To investigate the sgRNA library dynamics in different sample types (plasmid, pre-transplantation cells, early primary tumor, late primary tumor, and lung metastases), we compared the overall distributions of sgRNAs from all samples sequenced. Cell samples tightly clustered with each other and the plasmid, forming a cell-plasmid clade (Figure 2A, Figure S2 E). Early primary tumor samples also clustered with each other and then with the cell-plasmid clade, whereas late tumors and lung metastases clustered together in a distinct group (Figure 2A, Figure S2 E). The overlap of detected sgRNAs between different pre-transplantation infection replicates is over 95% (Figure S3 A). The detected sgRNAs in the three infection replicates of early tumor samples overlap 63 – 76% with each other (Figure S3 B).

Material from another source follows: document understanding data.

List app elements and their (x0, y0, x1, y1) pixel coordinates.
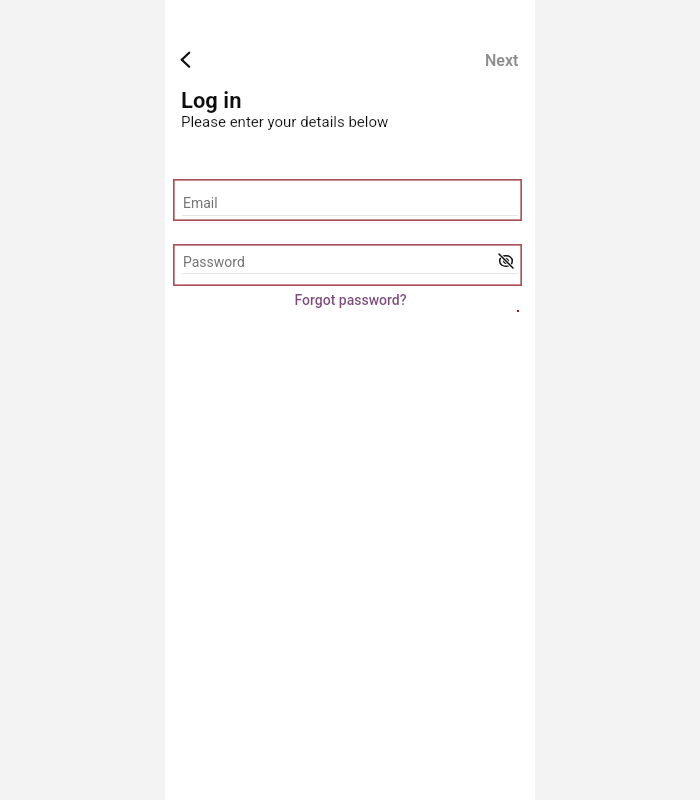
staticText: Please enter your details below (181, 113, 389, 131)
button[interactable] (173, 244, 522, 286)
button[interactable]: Back (168, 42, 204, 78)
staticText: Email (183, 195, 218, 211)
button[interactable] (173, 179, 522, 221)
button[interactable]: Next (469, 42, 535, 78)
staticText: Password (183, 254, 245, 270)
staticText: Forgot password? (294, 292, 407, 308)
staticText: Log in (181, 88, 242, 114)
button[interactable]: Forgot password? (288, 289, 413, 311)
staticText: Next (485, 51, 519, 70)
button[interactable]: Show password (494, 249, 518, 273)
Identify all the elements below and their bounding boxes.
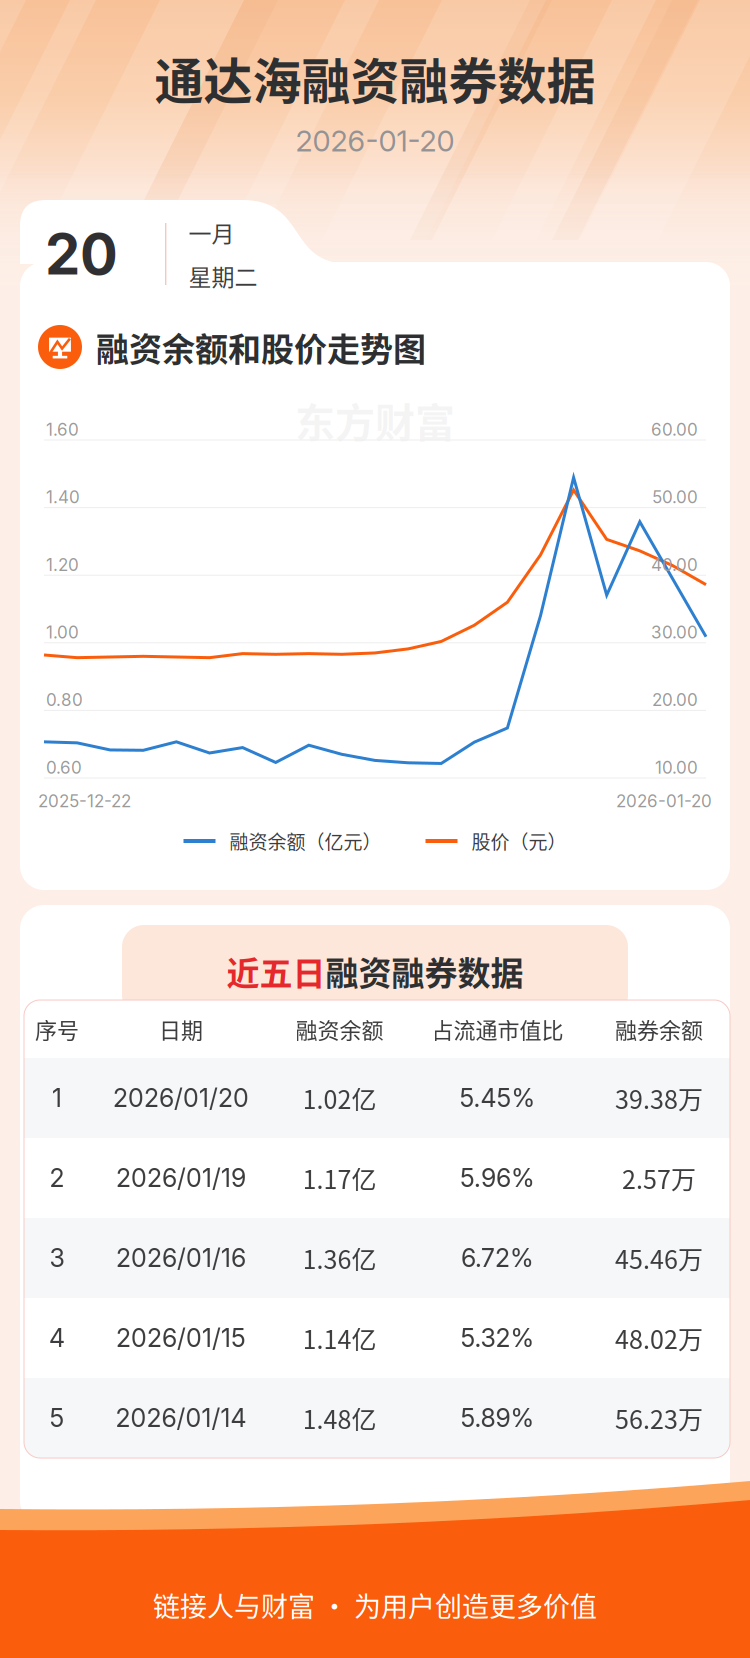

Early primary tumors retained less than half (32 – 49%) of the sgRNAs found in the transplanted cell populations (Figure 2B–C, Figure S3 C–D). Compared to the cell populations, sgRNAs whose targets are genes involved in fundamental cellular processes are further depleted in early tumors (Table S1).

Interestingly, only a small fraction of sgRNAs (less than 4% of all sgRNAs, or less than 8% of sgRNAs in the early primary tumor of the corresponding replicate) were detected in the late stage primary tumor samples (Figure 2B–C, Figure S3 C–D). The sgRNA diversity (i.e. number of different sgRNAs detected) further decreased in samples from lung metastases (Figure 2B–C, Figure S3 C–D). The lung samples retained ≤ 0.4% of all sgRNAs in the mGeCKOa library, or ≤ 1.1% of sgRNAs found in the early primary tumor of the corresponding replicate, with a subset of highly enriched sgRNAs (Figure 2B–C, Figure S3 C–D). The global patterns of sgRNA distributions in different sample types are distinct, as is evident in the strong shifts in the respective cumulative distribution functions (Kolmogorov-Smirnov (KS) test, p < 10−15 for all pairwise comparisons) (Figure 2D).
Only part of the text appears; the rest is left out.